◆ TASK INSTRUCTIONS: Transcribe each line of the records below exactly, excluding any embedded images.

◆ ENTRIES SHOWN:
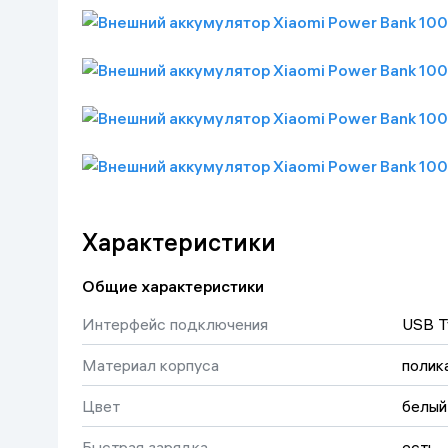
Характеристики
Общие характеристики
Интерфейс подключения
USB T
Материал корпуса
полик
Цвет
белый
Быстрая зарядка
есть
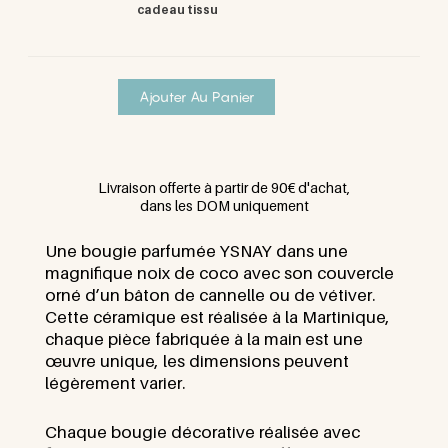
cadeau tissu
Ajouter Au Panier
Livraison offerte à partir de 90€ d'achat,
dans les DOM uniquement
Une bougie parfumée YSNAY dans une
magnifique noix de coco avec son couvercle
orné d’un bâton de cannelle ou de vétiver.
Cette céramique est réalisée à la Martinique,
chaque pièce fabriquée à la main
est une
œuvre unique, les dimensions peuvent
légèrement varier.
Chaque bougie décorative réalisée avec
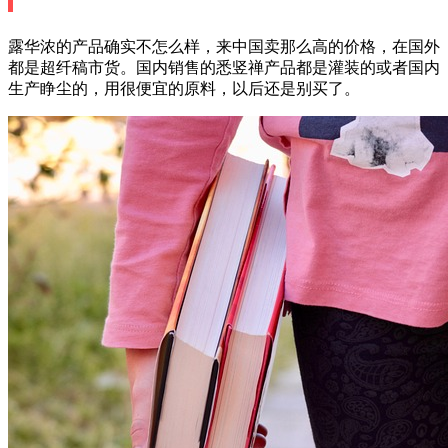
露华浓的产品确实不怎么样，来中国卖那么高的价格，在国外
都是超纤稿市货。国内销售的悉竖禅产品都是灌装的或者国内
生产睁尘的，用很便宜的原料，以后还是别买了。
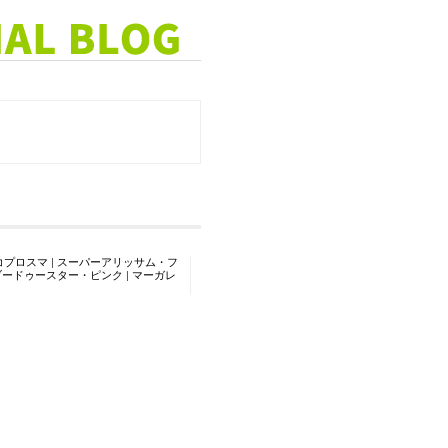
コプロスマ
|
スーパーアリッサム・フ
ブードゥースター・ピンク
|
マーガレ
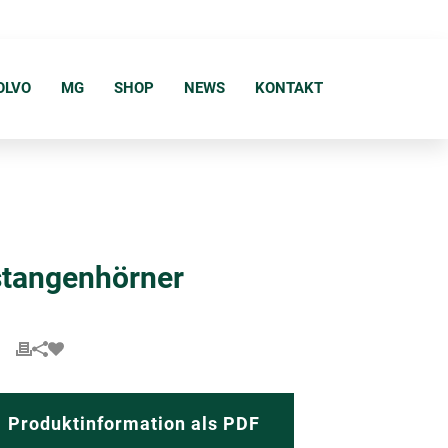
OLVO
MG
SHOP
NEWS
KONTAKT
tangenhörner
Produktinformation als PDF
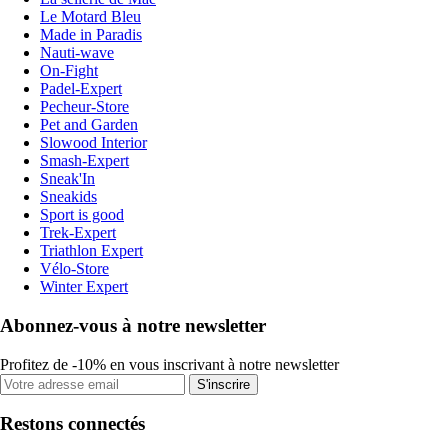
Le Motard Bleu
Made in Paradis
Nauti-wave
On-Fight
Padel-Expert
Pecheur-Store
Pet and Garden
Slowood Interior
Smash-Expert
Sneak'In
Sneakids
Sport is good
Trek-Expert
Triathlon Expert
Vélo-Store
Winter Expert
Abonnez-vous à notre newsletter
Profitez de -10% en vous inscrivant à notre newsletter
S'inscrire
Restons connectés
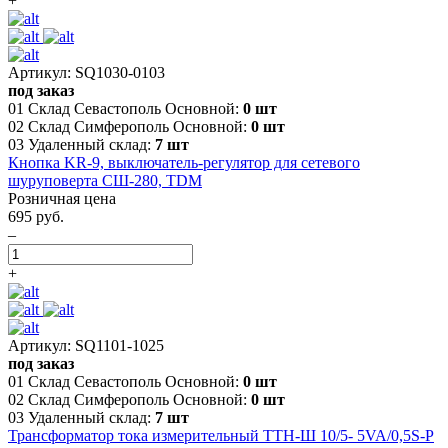
+
Артикул: SQ1030-0103
под заказ
01 Склад Севастополь Основной:
0 шт
02 Склад Симферополь Основной:
0 шт
03 Удаленный склад:
7 шт
Кнопка KR-9, выключатель-регулятор для сетевого
шуруповерта СШ-280, TDM
Розничная цена
695 руб.
–
+
Артикул: SQ1101-1025
под заказ
01 Склад Севастополь Основной:
0 шт
02 Склад Симферополь Основной:
0 шт
03 Удаленный склад:
7 шт
Трансформатор тока измерительный ТТН-Ш 10/5- 5VA/0,5S-Р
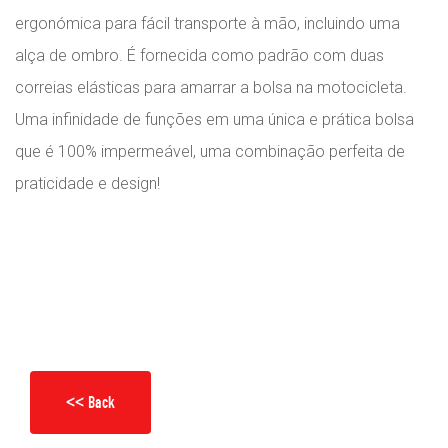
ergonómica para fácil transporte à mão, incluindo uma
alça de ombro. É fornecida como padrão com duas
correias elásticas para amarrar a bolsa na motocicleta.
Uma infinidade de funções em uma única e prática bolsa
que é 100% impermeável, uma combinação perfeita de
praticidade e design!
<< Back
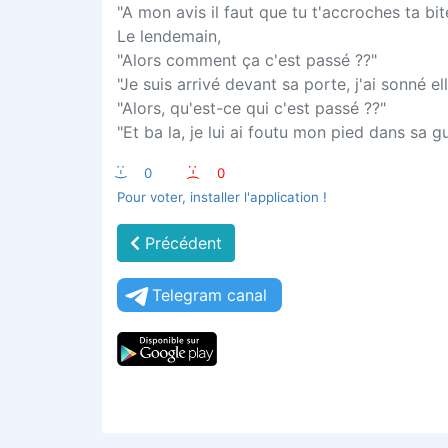
"A mon avis il faut que tu t'accroches ta b
Le lendemain,
"Alors comment ça c'est passé ??"
"Je suis arrivé devant sa porte, j'ai sonné e
"Alors, qu'est-ce qui c'est passé ??"
"Et ba la, je lui ai foutu mon pied dans sa g
:-)
0
:-(
0
Pour voter, installer l'application !
Précédent
Telegram canal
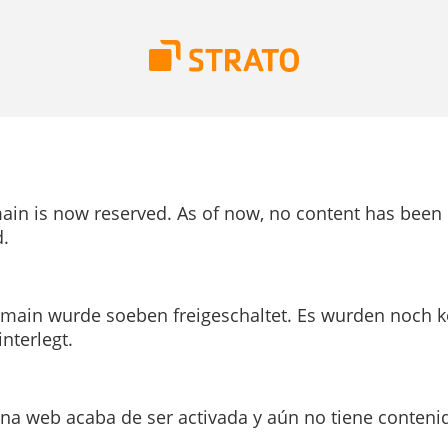
ain is now reserved. As of now, no content has been
.
main wurde soeben freigeschaltet. Es wurden noch k
interlegt.
ina web acaba de ser activada y aún no tiene conteni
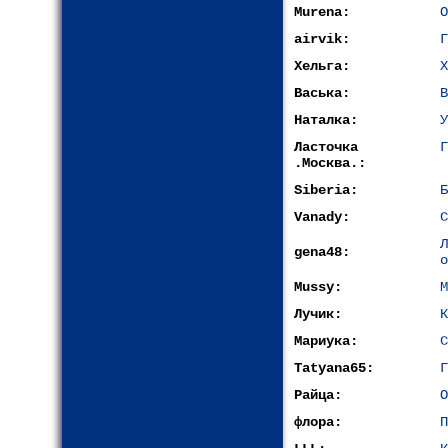
Murena:
О
airvik:
Г
Хельга:
Х
Васька:
В
Наталка:
У
Ласточка
Г
.Москва.:
Siberia:
Б
Vanady:
С
gena48:
о
Mussy:
М
Лучик:
К
Мариука:
С
Tatyana65:
Г
Райца:
О
флора:
П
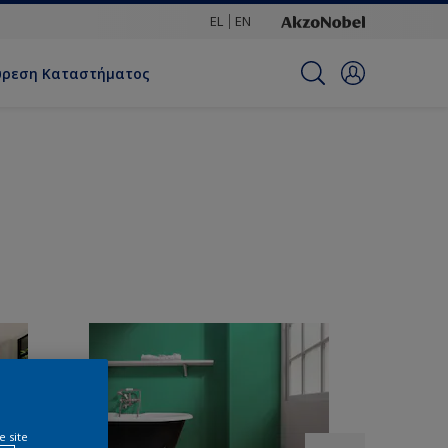
EL
EN
ύρεση Καταστήματος
e site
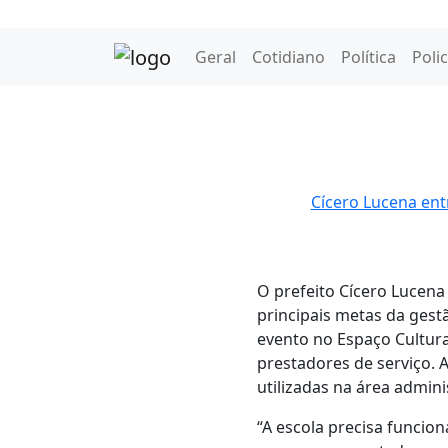
Geral
Cotidiano
Política
Polic
Cícero Lucena en
O prefeito Cícero Lucena 
principais metas da gest
evento no Espaço Cultura
prestadores de serviço. 
utilizadas na área admini
“A escola precisa funci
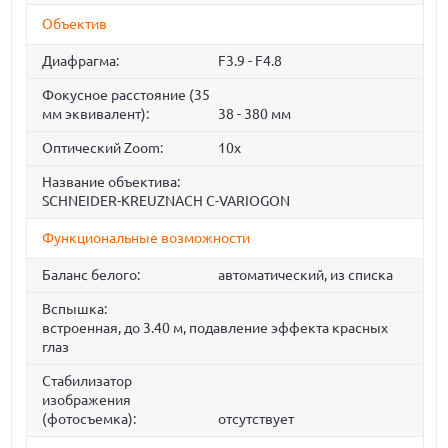
Объектив
Диафрагма:
F3.9 - F4.8
Фокусное расстояние (35
мм эквивалент):
38 - 380 мм
Оптический Zoom:
10x
Название объектива:
SCHNEIDER-KREUZNACH C-VARIOGON
Функциональные возможности
Баланс белого:
автоматический, из списка
Вспышка:
встроенная, до 3.40 м, подавление эффекта красных
глаз
Стабилизатор
изображения
(фотосъемка):
отсутствует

◆ EXPECTED ANSWER:
Характеристики
Общие характеристики
Интерфейс подключения
USB T
Материал корпуса
полик
Цвет
белый
Быстрая зарядка
есть
cadeau tissu
Ajouter Au Panier
Livraison offerte à partir de 90€ d'achat,
dans les DOM uniquement
Une bougie parfumée YSNAY dans une
magnifique noix de coco avec son couvercle
orné d’un bâton de cannelle ou de vétiver.
Cette céramique est réalisée à la Martinique,
chaque pièce fabriquée à la main
est une
œuvre unique, les dimensions peuvent
légèrement varier.
Chaque bougie décorative réalisée avec
露华浓的产品确实不怎么样，来中国卖那么高的价格，在国外
都是超纤稿市货。国内销售的悉竖禅产品都是灌装的或者国内
生产睁尘的，用很便宜的原料，以后还是别买了。
コプロスマ
|
スーパーアリッサム・フ
ブードゥースター・ピンク
|
マーガレ
OLVO
MG
SHOP
NEWS
KONTAKT
tangenhörner
Produktinformation als PDF
Le Motard Bleu
Made in Paradis
Nauti-wave
On-Fight
Padel-Expert
Pecheur-Store
Pet and Garden
Slowood Interior
Smash-Expert
Sneak'In
Sneakids
Sport is good
Trek-Expert
Triathlon Expert
Vélo-Store
Winter Expert
Abonnez-vous à notre newsletter
Profitez de -10% en vous inscrivant à notre newsletter
S'inscrire
Restons connectés
+
Артикул: SQ1030-0103
под заказ
01 Склад Севастополь Основной:
0 шт
02 Склад Симферополь Основной:
0 шт
03 Удаленный склад:
7 шт
Кнопка KR-9, выключатель-регулятор для сетевого
шуруповерта СШ-280, TDM
Розничная цена
695 руб.
–
+
Артикул: SQ1101-1025
под заказ
01 Склад Севастополь Основной:
0 шт
02 Склад Симферополь Основной:
0 шт
03 Удаленный склад:
7 шт
Трансформатор тока измерительный ТТН-Ш 10/5- 5VA/0,5S-Р
ergonómica para fácil transporte à mão, incluindo uma
alça de ombro. É fornecida como padrão com duas
correias elásticas para amarrar a bolsa na motocicleta.
Uma infinidade de funções em uma única e prática bolsa
que é 100% impermeável, uma combinação perfeita de
praticidade e design!
<< Back
"A mon avis il faut que tu t'accroches ta b
Le lendemain,
"Alors comment ça c'est passé ??"
"Je suis arrivé devant sa porte, j'ai sonné e
"Alors, qu'est-ce qui c'est passé ??"
"Et ba la, je lui ai foutu mon pied dans sa g
:-)
0
:-(
0
Pour voter, installer l'application !
Précédent
Telegram canal
ain is now reserved. As of now, no content has been
.
main wurde soeben freigeschaltet. Es wurden noch k
interlegt.
ina web acaba de ser activada y aún no tiene conteni
Murena:
О
airvik:
Г
Хельга:
Х
Васька:
В
Наталка:
У
Ласточка
Г
.Москва.:
Siberia:
Б
Vanady:
С
gena48:
о
Mussy:
М
Лучик:
К
Мариука:
С
Tatyana65:
Г
Райца:
О
флора:
П
EL
EN
ύρεση Καταστήματος
e site
Geral
Cotidiano
Política
Polic
Cícero Lucena en
O prefeito Cícero Lucena 
principais metas da gest
evento no Espaço Cultura
prestadores de serviço. 
utilizadas na área admini
“A escola precisa funci
Объектив
Диафрагма:
F3.9 - F4.8
Фокусное расстояние (35
мм эквивалент):
38 - 380 мм
Оптический Zoom:
10x
Название объектива:
SCHNEIDER-KREUZNACH C-VARIOGON
Функциональные возможности
Баланс белого:
автоматический, из списка
Вспышка:
встроенная, до 3.40 м, подавление эффекта красных
глаз
Стабилизатор
изображения
(фотосъемка):
отсутствует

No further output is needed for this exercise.